I was recently asked to write a piece for Zoot Mag on Shiseido’s Perfect Rouge, a new lipstick created by the renowned British-born make-up artist and Shiseido Make-up Artistic Director Dick Page, in celebration of the first lipstick launched 80 years ago in Japan by the famous cosmetics company.
I must admit that though there was enough to write about the product and the advertising image shot by Nick Knight was quite inspirational, I found it difficult to quickly finish the piece as my mind kept on drifting on different "Shiseido inspirations".
Indeed in my mind the company is first and foremost linked with the work of Shinzo and Roso Fukuhara. The sons of Arinobu Fukuhara, founder of the company in 1872, the brothers were sophisticated men with a passion for art and photography.
I remember seeing their work a while back in an art gallery and falling in love with it as their images ooze a special serenity, tranquillity and inner harmony.
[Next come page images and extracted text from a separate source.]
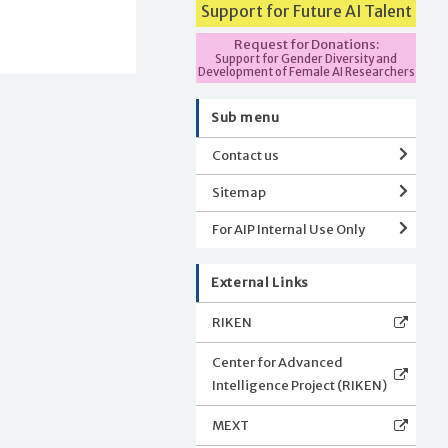
Support for Future AI Talent
Request for Donations:
Support for Gender Diversity and
Development of Female AI Researchers
Sub menu
Contact us
Sitemap
For AIP Internal Use Only
External Links
RIKEN
Center for Advanced
Intelligence Project (RIKEN)
MEXT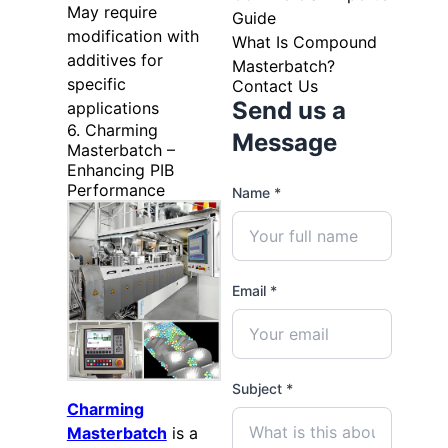
May require
Guide
modification with
What Is Compound
additives for
Masterbatch?
specific
Contact Us
Send us a
applications
6. Charming
Message
Masterbatch –
Enhancing PIB
Performance
Name *
Email *
Subject *
Charming
Masterbatch
is a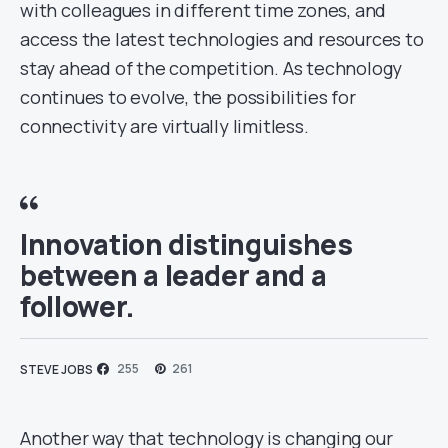
with colleagues in different time zones, and
access the latest technologies and resources to
stay ahead of the competition. As technology
continues to evolve, the possibilities for
connectivity are virtually limitless.
Innovation distinguishes
between a leader and a
follower.
255
261
STEVE JOBS
Another way that technology is changing our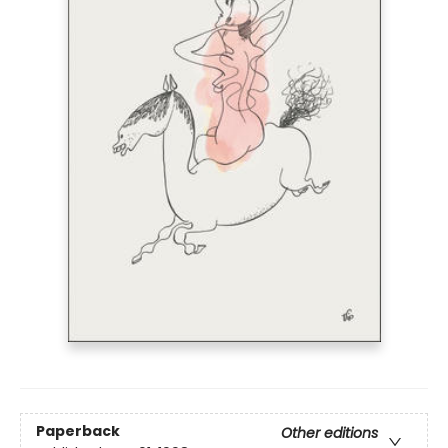
Paperback
Other editions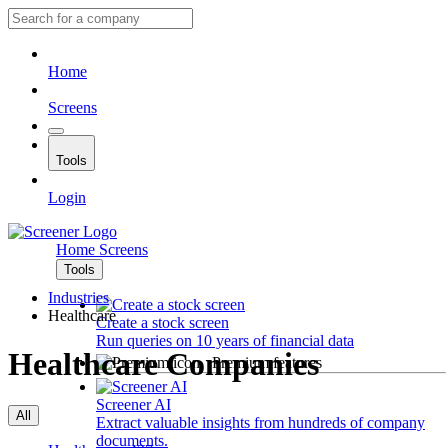
Home
Screens
Tools
Login
Home
Screens
Tools
Industries
Healthcare
Create a stock screen
Run queries on 10 years of financial data
Healthcare Companies
Premium features
Screener AI
All
Extract valuable insights from hundreds of company
documents.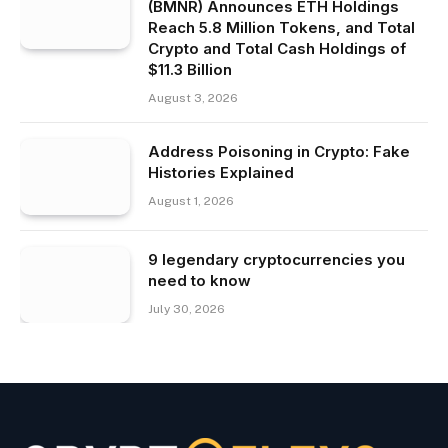
(BMNR) Announces ETH Holdings
Reach 5.8 Million Tokens, and Total
Crypto and Total Cash Holdings of
$11.3 Billion
August 3, 2026
Address Poisoning in Crypto: Fake
Histories Explained
August 1, 2026
9 legendary cryptocurrencies you
need to know
July 30, 2026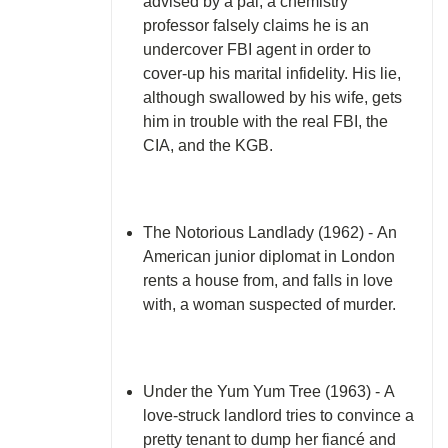
advised by a pal, a chemistry
professor falsely claims he is an
undercover FBI agent in order to
cover-up his marital infidelity. His lie,
although swallowed by his wife, gets
him in trouble with the real FBI, the
CIA, and the KGB.
The Notorious Landlady (1962) - An
American junior diplomat in London
rents a house from, and falls in love
with, a woman suspected of murder.
Under the Yum Yum Tree (1963) - A
love-struck landlord tries to convince a
pretty tenant to dump her fiancé and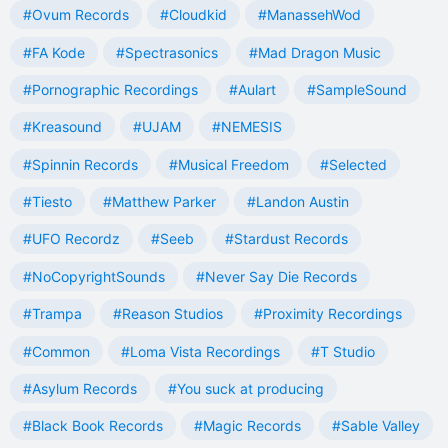
#Ovum Records
#Cloudkid
#ManassehWod
#FA Kode
#Spectrasonics
#Mad Dragon Music
#Pornographic Recordings
#Aulart
#SampleSound
#Kreasound
#UJAM
#NEMESIS
#Spinnin Records
#Musical Freedom
#Selected
#Tiesto
#Matthew Parker
#Landon Austin
#UFO Recordz
#Seeb
#Stardust Records
#NoCopyrightSounds
#Never Say Die Records
#Trampa
#Reason Studios
#Proximity Recordings
#Common
#Loma Vista Recordings
#T Studio
#Asylum Records
#You suck at producing
#Black Book Records
#Magic Records
#Sable Valley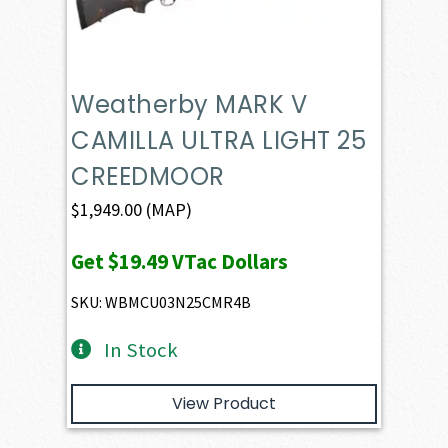
Weatherby MARK V
CAMILLA ULTRA LIGHT 25
CREEDMOOR
$
1,949.00
(MAP)
Get
$19.49
VTac Dollars
SKU: WBMCU03N25CMR4B
In Stock
View Product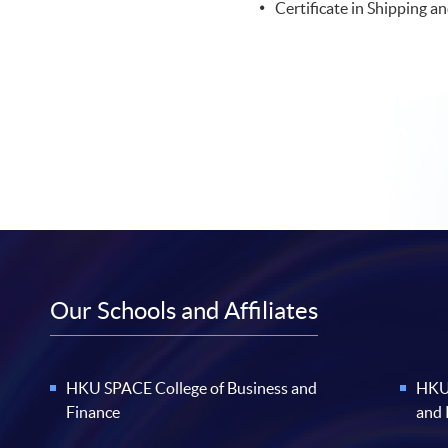
Certificate in Shipping an
Our Schools and Affiliates
HKU SPACE College of Business and
HKU 
Finance
and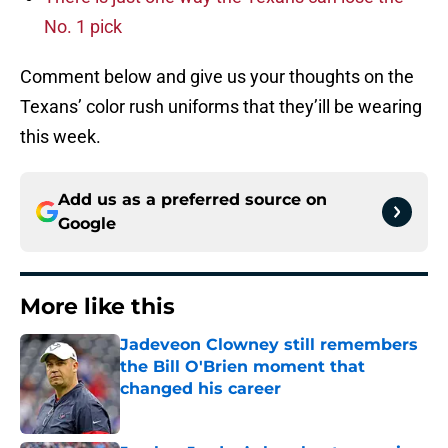
No. 1 pick
Comment below and give us your thoughts on the
Texans’ color rush uniforms that they’ill be wearing
this week.
Add us as a preferred source on
Google
More like this
Jadeveon Clowney still remembers
the Bill O'Brien moment that
changed his career
Published by on Invalid Date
Shinzo took his first images in Paris where he spent some time mixing with the local artists, after studying pharmacology in America. His style was influenced by pictorialism and this is clear by looking at his pictures of park chairs, bookstores and scenes under bridges.
When he went back to Japan Shinzo proved instrumental in establishing camera societies such as the group Shashin Geijutsu-sha (The Photography of Art), exhibitions and theoretical publications like the volume The Light with Its Harmony, in which he described the principles of modern photography.
In 1922 he also published his first book of photographs, Paris et la Seine, that featured images he had taken in the French capital in 1913. Many works by Shinzo were lost during the Great Kantō Earthquake of 1923 and, though he kept on taking pictures (in the 30s he travelled to China where he photographed the tourist destination of the West Lake at Hangzhou) and was involved in artistic projects, unfortunately he didn’t have too much time to pursue his artistic career as he soon became the president of the Shiseido Pharmacy and decided to shift the focus of the company from pharmaceuticals to cosmetics.
Shinzo’s younger brother Roso focused instead on photography and concentrated on developing a modernist taste, taking images of trees, objects and rooftops.
One of my favourite images by Roso portrays a Hanatsubaki or “camellia flower”, the symbol of Shiseido’s logo and also the title of the company’s in-house cultural magazine.
If you want to know more about the Fukuhara brothers, try the book Shinzo and Roso Fukuhara - Photographs By Ginza Modern Boys 1913-1941
by Noriko Fuku.
After Shinzo Fukuhara died in 1948 his artistic inspirations and his motto "Everything must be rich" were applied to the company's products.
I guess the launch of this new product proves that Shiseido is well aware of the “lipstick effect” in our times of crisis, a phenomenon financial experts trace back to the 1930s Great Depression when sales of cosmetics rose while the industrial production halved.
Apart from that, the company also knows that, today’s women, like the late 20s flappers, are in search of a new and up-to-date stylish confidence and the right lipstick can definitely help achieving it. Now can we have a Shiseido make-up range with cases featuring the Fukuhara brothers' photographs?